– Однако мои планы – не пустые мечты. В подходящий момент моей карьеры я женюсь…
– Да? Я как раз хотел спросить. А позволено ли мне узнать – молодая леди уже выбрана?
– Каким же это образом? По-вашему, я намерен изображать Ромео с какой-нибудь Джульеттой? Дайте мне лет десять, и юная особа, моложе меня годами десятью или двенадцатью, из хорошей семьи, богатая, красивая…
– Которая ныне пребывает в детском возрасте.
– Именно так.
– Желаю вам счастья.
Я засмеялся:
– Вы будете танцевать на моей свадьбе.
Возникла пауза. Чарльз больше не улыбался.
– Я не умею танцевать.
Коротко кивнув, он ушел и скрылся под полубаком. Я повернулся, дабы поприветствовать мистера Преттимена и его нареченную, но увидел, как они удаляются на шканцы. Я возвратился в свою конуру и уселся перед пюпитром, думая, что такого рода беседу до́лжно записать в дневник. И еще о том, какой приятный человек Чарльз Саммерс и как близко мы с ним сошлись.

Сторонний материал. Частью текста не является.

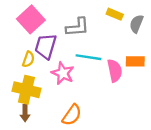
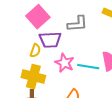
purple trapezoid: (46, 46) -> (50, 40), turned -110
cyan line: (88, 57) -> (88, 67), moved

Все это было вчера. А сегодня утром? Ничего не происходило. Я ел невкусную еду; пить отказался, потому что и так пью слишком много; разговаривал, или, скорее, односложно отвечал Олдмедоу, который никак не может найти занятие своим людям; проигнорировал Зенобию Брокльбанк, поскольку она взяла в обычай беседовать с матросами… После я обнаружил, что снова сижу перед бескрайним белым полем, и голова моя пуста. Подумать только, я могу описать лишь одно, да и то неинтересное событие! Минуту назад я встретился на палубе с Чарльзом Саммерсом. Он сказал, что ветер крепчает, а я ответил, что не замечаю увеличения скорости. Он серьезно кивнул:
– Знаю. Скорость должна бы увеличиться, но нас задерживают наросты. Мы слишком долго пробыли в штиле.
Я подошел к борту и заглянул вниз через перила. Водоросли были хорошо видны – этакие зеленые пряди. Когда судно накренилось, под ними появились тени – пряди имели продолжение, но другого цвета. Потом начался крен в другую сторону: по воде поползли полосы зелени, которые тут же подняло волной, а затем все они вильнули к корме – судно все-таки продвигалось вперед.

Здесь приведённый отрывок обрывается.